Did you feel spring in the air at the weekend? Daffodils seemed to burst out of the ground, magnolia buds studded the suburbs. I gardened in a T-shirt. It was heaven.
I didn't think I was up for more gardening after wearing myself out last weekend, but by Wednesday, when the Trusty Assistant was home unwell and I was at home looking after him, I managed a few minutes in Shirley's garden pulling out weeds. Remember how I talked about perhaps needing staff? A reader suggested having a working bee, and as I pulled out clumps of onion weed and popped runners of creeping buttercup out in the afternoon sun, I had a brilliant idea - get my sister and nephew over for a day getting rid of jasmine.
Jasmine completely covered the front fence behind Shirley's garden when we first moved in.
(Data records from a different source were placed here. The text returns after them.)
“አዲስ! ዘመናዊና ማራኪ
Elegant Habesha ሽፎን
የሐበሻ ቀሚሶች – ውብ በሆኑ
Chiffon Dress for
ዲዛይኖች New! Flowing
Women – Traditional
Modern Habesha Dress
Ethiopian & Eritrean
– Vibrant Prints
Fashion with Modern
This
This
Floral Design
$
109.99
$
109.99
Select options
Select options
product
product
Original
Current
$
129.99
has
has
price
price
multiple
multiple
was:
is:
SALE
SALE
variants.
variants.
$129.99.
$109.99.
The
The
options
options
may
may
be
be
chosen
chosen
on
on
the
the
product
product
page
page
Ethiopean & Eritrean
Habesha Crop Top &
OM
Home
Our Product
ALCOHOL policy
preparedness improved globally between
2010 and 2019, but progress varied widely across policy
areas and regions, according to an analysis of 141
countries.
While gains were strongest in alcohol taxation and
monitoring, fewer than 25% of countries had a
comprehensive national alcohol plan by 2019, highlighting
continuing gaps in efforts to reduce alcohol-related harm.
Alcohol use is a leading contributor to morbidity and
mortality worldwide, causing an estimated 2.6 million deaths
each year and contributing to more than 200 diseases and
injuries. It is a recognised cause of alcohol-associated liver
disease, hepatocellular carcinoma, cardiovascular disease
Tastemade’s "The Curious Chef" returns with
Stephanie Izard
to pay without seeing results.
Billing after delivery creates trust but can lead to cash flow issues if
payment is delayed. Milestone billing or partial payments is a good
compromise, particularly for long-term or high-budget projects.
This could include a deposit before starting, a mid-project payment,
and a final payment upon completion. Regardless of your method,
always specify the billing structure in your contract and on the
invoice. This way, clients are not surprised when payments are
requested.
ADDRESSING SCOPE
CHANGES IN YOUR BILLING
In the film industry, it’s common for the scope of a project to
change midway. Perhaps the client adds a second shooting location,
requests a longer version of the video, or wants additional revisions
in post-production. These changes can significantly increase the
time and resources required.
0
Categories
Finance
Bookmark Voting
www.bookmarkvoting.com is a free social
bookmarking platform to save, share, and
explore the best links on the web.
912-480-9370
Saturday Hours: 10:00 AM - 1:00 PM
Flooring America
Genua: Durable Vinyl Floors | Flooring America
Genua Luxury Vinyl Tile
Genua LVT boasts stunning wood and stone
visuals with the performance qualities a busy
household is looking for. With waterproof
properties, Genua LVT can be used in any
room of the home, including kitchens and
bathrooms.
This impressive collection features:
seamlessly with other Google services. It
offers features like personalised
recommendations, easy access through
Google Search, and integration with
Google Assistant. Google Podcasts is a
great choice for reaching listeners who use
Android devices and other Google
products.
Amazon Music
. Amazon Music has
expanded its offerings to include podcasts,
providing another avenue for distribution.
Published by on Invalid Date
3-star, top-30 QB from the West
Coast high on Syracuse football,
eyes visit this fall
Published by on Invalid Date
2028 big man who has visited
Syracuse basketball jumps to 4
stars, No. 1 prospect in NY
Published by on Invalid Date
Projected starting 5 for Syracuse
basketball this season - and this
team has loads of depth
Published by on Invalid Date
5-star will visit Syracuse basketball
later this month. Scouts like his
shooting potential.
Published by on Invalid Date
We cut back about half of it to make room for my tomato patch, but had left the other half. It was tangled in a plastic trellis and thick ropes of it ran under the ground. I had been putting it off, thinking it could wait. But seeing how the sun stayed in that patch all afternoon, I thought about how I could use it, and decided it was time to knock the jasmine off.
So Saturday found my sister, my nephew and Trusty (and the chickens) out in the garden weeding as we'd never weeded before. The boys quickly lost interest and headed off somewhere less jungly.
Jasmine can be quite a lovely plant if kept under control, but left to run wild, it's a bit of a garden nightmare. It spreads by runners that hook into the ground with deep roots. Many of the nodes where roots adhere to the soil were the size of my knuckles, others were like knee joints. Shoots often went for metres before emerging from the ground and climbing and choking whatever they could cling on to.
It took about two hours to clear this space, with both my sister and me snipping and digging and ripping up wires of jasmine.
Part of why it's so great to have a good crew helping you out with the big jobs is that it keeps you going. If I had been out there snipping jasmine by myself, I would have taken a million tea breaks, lain on the grass in the sun "thinking". I would have given up and gone inside to watch the fencing or the boxing or anything at the Olympics.
It was great to be able to get into the space, and weed under the rhododendron, under the daphne, and see the garden from totally different angles. I see so much potential when I look at these pictures; I see paths for Trusty to wander in and explore the garden. I see a crop of potatoes breaking the soil in, I see beans crawling up the fence. I see pumpkins scrambling along the ground. It makes me very, very happy.
Do you garden with crew? Or is gardening a solitary, contemplative activity?